A global bank adopted these practices in its cost-management system to implement an effective program to control nonpersonnel costs and manage future cost pressures. For example, the bank established a new cost report to help senior managers stay focused on the program and to provide a channel for escalating issues. The central controlling function used the report to communicate quarterly results to the management board and to offer action-oriented insights by highlighting implementation risks and expenditures that exceeded budgeted amounts. The new report was integrated into the existing set of business reports provided to top management. The bank also introduced cost dialogues among business units to foster cost reduction efforts. These discussions were an opportunity for business units to agree on approaches to optimizing costs, such as through targeted reductions in service levels. To create a fact base for the cost dialogues, each business unit that provided services to internal clients was required to describe the cost drivers underlying its services.

Getting Started

For many companies, achieving excellence in nonpersonnel costs represents a major untapped opportunity. By utilizing a comprehensive database of cost drivers and benchmarks, companies can identify the right costs to improve, set the right targets, and apply the right measures to achieve and sustain results.

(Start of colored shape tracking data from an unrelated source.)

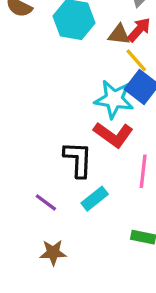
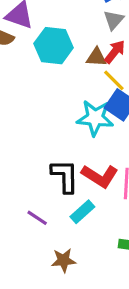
red L-shape: (113, 135) -> (100, 176), moved
brown star: (53, 252) -> (64, 260), moved

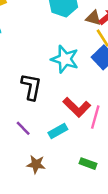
cyan star: (95, 118) -> (65, 59), moved
black L-shape: (65, 176) -> (31, 87), moved

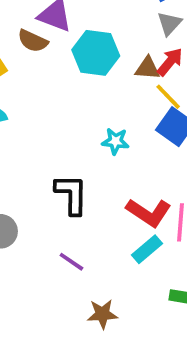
cyan star: (65, 59) -> (115, 141), size x0.6
cyan rectangle: (58, 131) -> (147, 249), moved

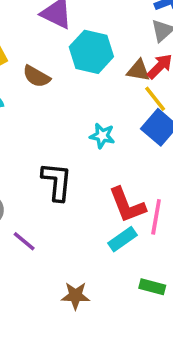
brown semicircle: (33, 41) -> (36, 76), moved
red L-shape: (149, 212) -> (127, 205), turned 30
purple line: (71, 262) -> (24, 241), moved

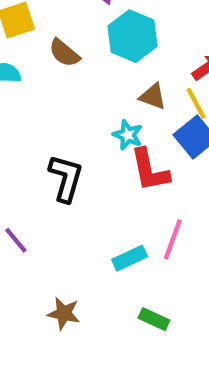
brown triangle: (138, 70) -> (153, 96), moved
red L-shape: (127, 205) -> (150, 170), moved

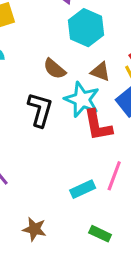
brown semicircle: (64, 53) -> (55, 69), moved
cyan star: (128, 135) -> (82, 100), size x1.6
black L-shape: (66, 178) -> (40, 110), moved

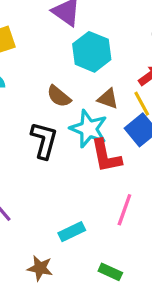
cyan rectangle: (83, 189) -> (72, 232), moved

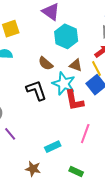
black L-shape: (44, 140) -> (36, 90), turned -35

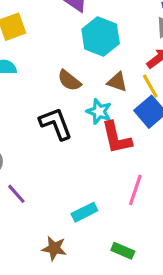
cyan star: (64, 84) -> (99, 112), size x0.7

To assess their starting point for using a driver-based program to reduce nonpersonnel costs, executives can ask themselves the following questions:

  • How big is our nonpersonnel-cost base and how has it developed over time?
  • What are our nonpersonnel-cost groups, subgroups, and drivers?
  • How widely dispersed is authority for nonpersonnel budgets throughout the company?
  • Which factors do we consider in determining budgets for nonpersonnel costs? What processes do we use to review those budgets on a monthly basis and set them annually?
  • How much attention do we give to managing the nonpersonnel-cost base? Is this level of attention sufficient? Have we assigned companywide responsibility for each major nonpersonnel-cost group to a specific manager? How successful have these managers been in driving down costs over time?
  • Have senior executives reached a consensus on the biggest opportunities for reducing nonpersonnel costs?
  • Do we systematically benchmark our nonpersonnel costs internally—among business units and over time—and externally?

For many companies, the answers to questions like these will point to significant opportunities to reduce their nonpersonnel costs and improve their controls for making the changes stick.